Posted by: fireweaver | March 29, 2006

attainability of perfection

my office-roomie Lynn is in the same boat i am: studying like hell and busting out into the "real world" post-postdoc. she went on her storm of interviews and kept coming back the next day questioning if she even wanted to be a lab animal vet or not. plenty of things that one could settle for, but nothing that just lit her on fire. until she came back from one in particular a couple of weeks ago, all giddy. she landed that one late last week.

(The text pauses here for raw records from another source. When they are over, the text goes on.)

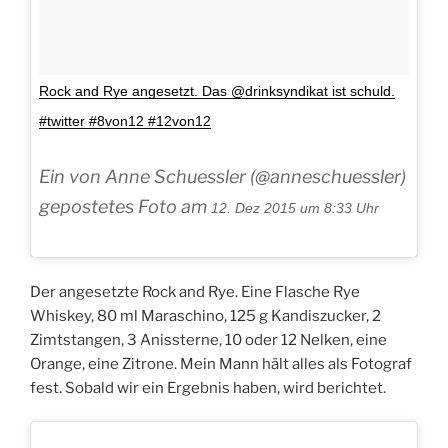
Rock and Rye angesetzt. Das @drinksyndikat ist schuld.
#twitter #8von12 #12von12
Ein von Anne Schuessler (@anneschuessler)
gepostetes Foto am
12. Dez 2015 um 8:33 Uhr
Der angesetzte Rock and Rye. Eine Flasche Rye
Whiskey, 80 ml Maraschino, 125 g Kandiszucker, 2
Zimtstangen, 3 Anissterne, 10 oder 12 Nelken, eine
Orange, eine Zitrone. Mein Mann hält alles als Fotograf
fest. Sobald wir ein Ergebnis haben, wird berichtet.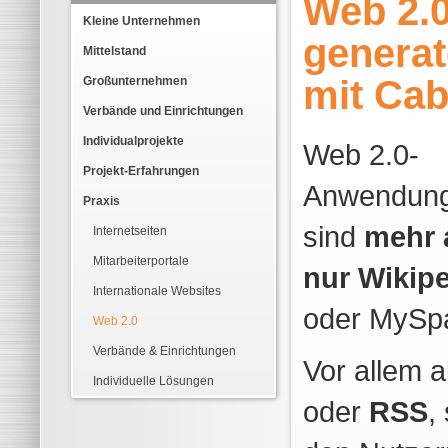
Web 2.0
Kleine Unternehmen
generat
Mittelstand
mit Ca
Großunternehmen
Verbände und Einrichtungen
Individualprojekte
Web 2.0-
Projekt-Erfahrungen
Anwendun
Praxis
sind
mehr 
Internetseiten
Mitarbeiterportale
nur Wikip
Internationale Websites
oder MySp
Web 2.0
Verbände & Einrichtungen
Vor allem 
Individuelle Lösungen
oder
RSS
,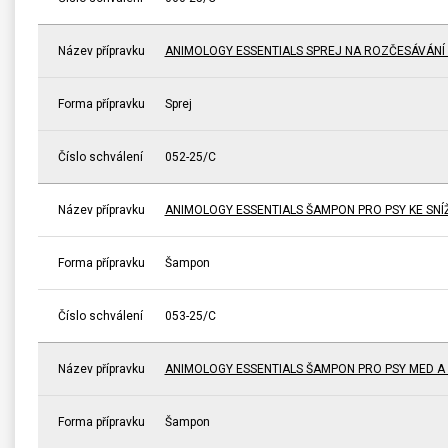
Název přípravku
ANIMOLOGY ESSENTIALS SPREJ NA ROZČESÁVÁNÍ 
Forma přípravku
Sprej
Číslo schválení
052-25/C
Název přípravku
ANIMOLOGY ESSENTIALS ŠAMPON PRO PSY KE SNÍŽ
Forma přípravku
Šampon
Číslo schválení
053-25/C
Název přípravku
ANIMOLOGY ESSENTIALS ŠAMPON PRO PSY MED 
Forma přípravku
Šampon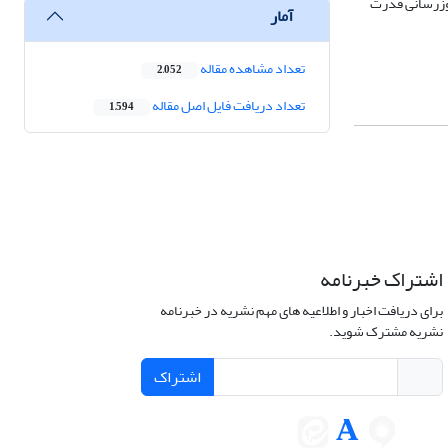
روزرسانی قدرت
آمار
تعداد مشاهده مقاله
2,052
تعداد دریافت فایل اصل مقاله
1,594
اشتراک خبرنامه
برای دریافت اخبار و اطلاعیه های مهم نشریه در خبرنامه
نشریه مشترک شوید.
اشتراک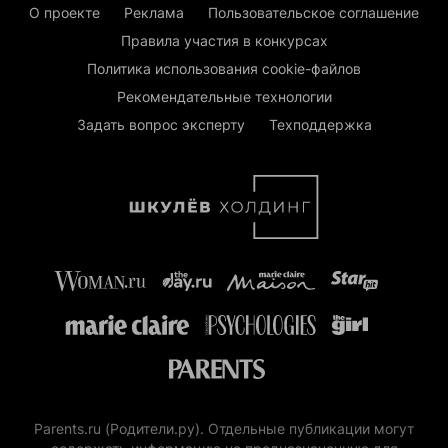
О проекте
Реклама
Пользовательское соглашение
Правила участия в конкурсах
Политика использования cookie-файлов
Рекомендательные технологии
Задать вопрос эксперту
Техподдержка
Parents.ru (Родители.ру). Отдельные публикации могут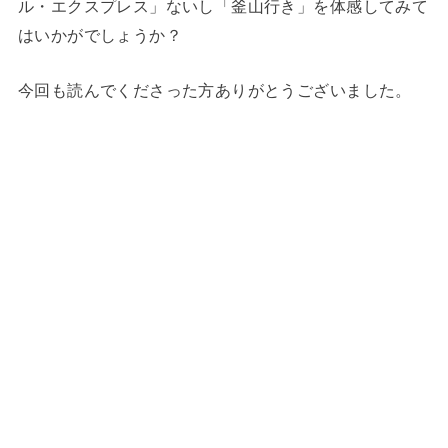
ル・エクスプレス」ないし「釜山行き」を体感してみて
はいかがでしょうか？
今回も読んでくださった方ありがとうございました。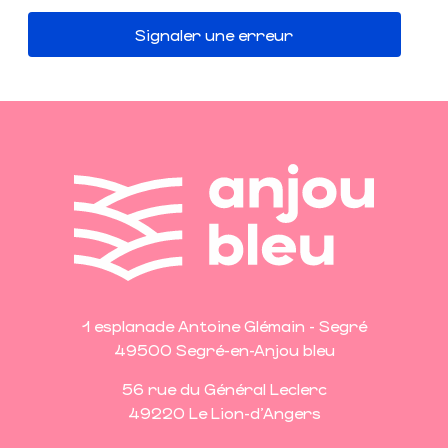
Signaler une erreur
1 esplanade Antoine Glémain - Segré
49500 Segré-en-Anjou bleu
56 rue du Général Leclerc
49220 Le Lion-d'Angers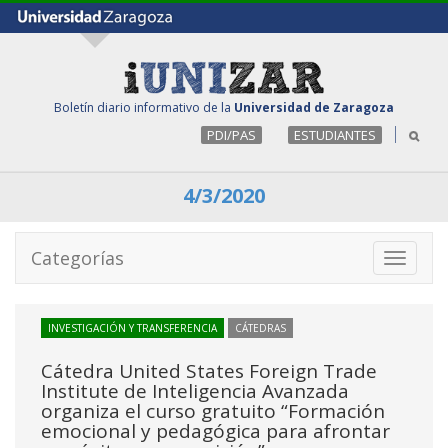
Boletín diario informativo de la
Universidad de Zaragoza
PDI/PAS
ESTUDIANTES
4/3/2020
Categorías
Toggle
navigati
INVESTIGACIÓN Y TRANSFERENCIA
CÁTEDRAS
Cátedra United States Foreign Trade
Institute de Inteligencia Avanzada
organiza el curso gratuito “Formación
emocional y pedagógica para afrontar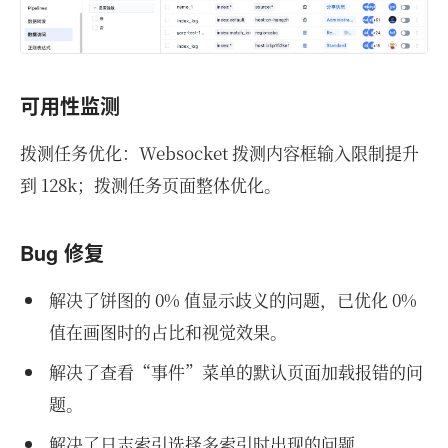
可用性监测
拨测任务优化：Websocket 拨测内容框输入限制提升
到 128k；拨测任务页面整体优化。
Bug 修复
解决了饼图的 0% 值显示歧义的问题，已优化 0%
值在画图时的占比和视觉效果。
解决了查看“事件”菜单的默认页面加载报错的问
题。
解决了日志索引选择多索引时出现的问题。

i'm currently in the midst of my own interview storm. just came back a couple of hours ago, and i'm feeling, well, a bit Lynn-ish. this place is either an EXTREMELY bad idea, or a fantastic opportunity in disguise. currently, it's a pack of crappy old buildings and a program in need of a lot of change. essentially, it's being rebuilt from the foundation, both as far as people go (hiring *several* vets into the place, changing a lot about the program in general) and as far as the physical place goes (one single ginormous shiny new building opening in about a year).  in its current incarnation, the gig is not one any sane person would want to just jump on into.  the guy who runs the place, tho, he's new, he obviously passionately cares about what he's doing, he has big ideas and the backing-up muscle from the corporate higher-ups that can actually get things done.  it's an opportunity to get in on the ground level and build everything about that program into my dream situation.  what it all comes down to is the debate as to whether or not taking *the opportunity for* a good job is enough.  

**will** i find something i'm as giddy about as Lynn was about hers?  or am i just not the sort of person who can get all excited about something without being right up in it for a while first?  in doing all my postdoc interviews just 3 little years ago, i distinctly remember disliking several places i'd been, but i also remember being very much enamored of Emory's program until i came across the ol Johnny-H, which i was all kinds of excited about.  still, i had very specific pros & cons on my list of things for the postdoc, all of which JH happened to meet quite well.  i don't really have a checklist for the current search, and so far, the vague (but hugely important) goal of finding "a place where i fit in well with the existing crew", i.e., a place you really don't hate hauling yourself out of bed to get to every am, is not really helping me weed out potential suitors. 

aak.  decisions, decisions, decisions.